Radiology Career Guide

Radiologists are physicians who are specially trained in using a variety of imaging methodologies in order to diagnose patients and come up with treatment plans and therapies. Some of the imaging methodologies radiologists are trained in include: x-ray, ionizing radiation, radionuclides, ultrasound, electromagnetic radiation. As a radiologist you can choose to specialize in diagnostic radiology or radiation oncology. Also, like most other physician specialties, you can choose to complete additional training to sub-specialize in one of the following: neuroradiology, nuclear radiology, pediatric radiology or vascular and interventional radiology.

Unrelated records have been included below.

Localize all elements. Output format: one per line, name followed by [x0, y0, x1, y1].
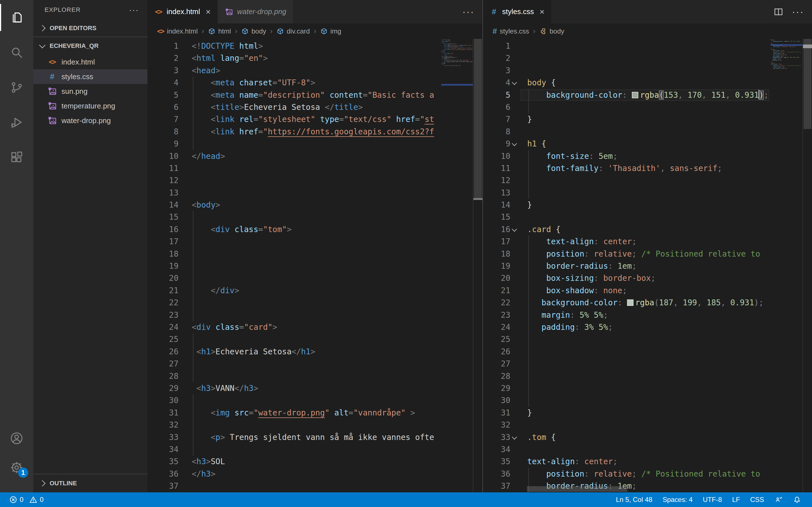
activity-item-search[interactable] — [0, 35, 33, 70]
tab-index.html[interactable]: <>index.html× — [147, 0, 218, 23]
line-number: 17 — [147, 235, 179, 247]
more-actions-icon[interactable]: ··· — [792, 6, 804, 17]
more-actions-icon[interactable]: ··· — [462, 6, 474, 17]
minimap[interactable]: <!DOCTYPE html><html lang="en"><head> <m… — [441, 39, 473, 492]
code-area[interactable]: 1234body {5 background-color: rgba(153, … — [483, 39, 771, 492]
code-line: 26 <h1>Echeveria Setosa</h1> — [147, 346, 441, 358]
gutter-fold-area — [179, 223, 192, 235]
status-problems[interactable]: 00 — [0, 496, 45, 504]
activity-item-account[interactable] — [0, 424, 33, 453]
line-number: 18 — [147, 248, 179, 260]
gutter-fold-area — [510, 284, 527, 297]
close-icon[interactable]: × — [206, 8, 211, 16]
fold-chevron-down-icon[interactable] — [512, 434, 517, 439]
status-right: Ln 5, Col 48Spaces: 4UTF-8LFCSS — [611, 496, 812, 504]
activity-item-source-control[interactable] — [0, 70, 33, 105]
status-item-css[interactable]: CSS — [745, 496, 769, 504]
tab-styles.css[interactable]: #styles.css× — [483, 0, 552, 23]
activity-spacer — [0, 175, 33, 424]
code-text: background-color: rgba(187, 199, 185, 0.… — [527, 297, 763, 309]
code-line: 32 — [483, 419, 771, 431]
line-number: 14 — [147, 199, 179, 211]
scrollbar-thumb[interactable] — [474, 39, 482, 198]
line-number: 14 — [483, 199, 510, 211]
activity-item-extensions[interactable] — [0, 140, 33, 175]
activity-item-settings[interactable]: 1 — [0, 453, 33, 482]
gutter-fold-area — [179, 443, 192, 455]
line-number: 7 — [147, 113, 179, 125]
code-line: 29 <h3>VANN</h3> — [147, 382, 441, 394]
gutter-fold-area — [179, 52, 192, 64]
code-line: 28 — [147, 370, 441, 382]
line-number: 25 — [483, 333, 510, 345]
code-text: text-align: center; — [527, 235, 637, 247]
tab-water-drop.png[interactable]: water-drop.png — [218, 0, 294, 23]
status-item-ln-5-col-48[interactable]: Ln 5, Col 48 — [611, 496, 657, 504]
outline-section[interactable]: OUTLINE — [33, 474, 147, 492]
feedback-icon[interactable] — [769, 496, 788, 504]
file-item-styles.css[interactable]: #styles.css — [33, 69, 147, 84]
breadcrumb-item-body[interactable]: body — [241, 27, 266, 35]
fold-chevron-down-icon[interactable] — [512, 141, 517, 146]
breadcrumb-item-div.card[interactable]: div.card — [276, 27, 310, 35]
line-number: 28 — [483, 370, 510, 382]
breadcrumb-item-html[interactable]: html — [208, 27, 231, 35]
chevron-right-icon — [39, 25, 46, 32]
vertical-scrollbar[interactable] — [802, 39, 812, 492]
activity-item-explorer[interactable] — [0, 0, 33, 35]
close-icon[interactable]: × — [540, 8, 545, 16]
open-editors-section[interactable]: OPEN EDITORS — [33, 20, 147, 37]
code-text: <h3>VANN</h3> — [192, 382, 258, 394]
color-swatch[interactable] — [627, 299, 633, 306]
gutter-fold-area — [179, 407, 192, 419]
cube-icon — [208, 27, 215, 35]
vertical-scrollbar[interactable] — [473, 39, 483, 492]
code-line: 25 — [483, 333, 771, 345]
fold-chevron-down-icon[interactable] — [512, 80, 517, 85]
status-item-lf[interactable]: LF — [727, 496, 745, 504]
line-number: 10 — [147, 150, 179, 162]
line-number: 37 — [483, 480, 510, 492]
line-number: 37 — [147, 480, 179, 492]
gutter-fold-area — [510, 309, 527, 321]
code-area[interactable]: 1<!DOCTYPE html>2<html lang="en">3<head>… — [147, 39, 441, 492]
file-item-water-drop.png[interactable]: water-drop.png — [33, 113, 147, 128]
status-item-utf-8[interactable]: UTF-8 — [698, 496, 727, 504]
file-item-temperature.png[interactable]: temperature.png — [33, 99, 147, 113]
status-error-icon[interactable]: 0 — [7, 496, 25, 504]
folder-section[interactable]: ECHEVERIA_QR — [33, 37, 147, 55]
breadcrumb-item-styles.css[interactable]: #styles.css — [493, 27, 529, 36]
breadcrumb-item-index.html[interactable]: <>index.html — [157, 27, 198, 35]
gutter-fold-area — [179, 235, 192, 247]
scrollbar-thumb[interactable] — [804, 39, 811, 129]
color-swatch[interactable] — [632, 92, 638, 98]
line-number: 22 — [147, 297, 179, 309]
code-text: <head> — [192, 64, 220, 76]
minimap[interactable]: body { background-color: rgba(153, 170, … — [771, 39, 802, 492]
breadcrumb: <>index.html›html›body›div.card›img — [147, 23, 483, 39]
status-warning-icon[interactable]: 0 — [28, 496, 45, 504]
activity-item-run-debug[interactable] — [0, 105, 33, 140]
indent-guide — [193, 394, 193, 406]
gutter-fold-area — [510, 358, 527, 370]
code-text: position: relative; /* Positioned relati… — [527, 468, 760, 480]
split-editor-icon[interactable] — [773, 7, 783, 17]
fold-chevron-down-icon[interactable] — [512, 226, 517, 231]
scrollbar-handle[interactable] — [473, 198, 483, 200]
code-line: 38 <img src="sun.png" alt="sol"> — [147, 492, 441, 492]
indent-guide — [528, 187, 529, 199]
more-actions-icon[interactable]: ··· — [129, 5, 139, 15]
file-item-sun.png[interactable]: sun.png — [33, 84, 147, 99]
code-line: 20 — [147, 272, 441, 284]
breadcrumb-item-body[interactable]: body — [539, 27, 564, 35]
editor-group-right: #styles.css×···#styles.css›body1234body … — [483, 0, 812, 492]
indent-guide — [193, 309, 193, 321]
code-line: 35text-align: center; — [483, 455, 771, 467]
breadcrumb-item-img[interactable]: img — [320, 27, 342, 35]
horizontal-scrollbar-thumb[interactable] — [527, 486, 627, 492]
breadcrumb-label: div.card — [287, 27, 310, 35]
code-text: h1 { — [527, 138, 546, 150]
bell-icon[interactable] — [788, 496, 806, 504]
file-item-index.html[interactable]: <>index.html — [33, 55, 147, 69]
status-item-spaces-4[interactable]: Spaces: 4 — [658, 496, 698, 504]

Radiologists can work in hospitals, clinics, university medical centers, research institutions or private practices. Many radiologists also go on to open their own practices, which is where the highest salaries can be made. The majority of radiologists work anywhere from 30 to 55 hours a week, with a very small percentage working less than 30 hours a week or more than 60 hours per week. Your work hours can vary depending on what kind of facility you work in. For example in a hospital you might be able to work overnight shifts or you might spend a portion of your time on-call. In a clinic or private practice you can typically work normal business hours.

In a 2012 physician lifestyle survey conducted by Medscape, physicians from 26 different specialties were asked to score their happiness out side of work on a scale from 1 to 5 with 5 being the happiest. Radiologists ranked their happiness with an average score of 3.99, which put them ninth among the specialties polled.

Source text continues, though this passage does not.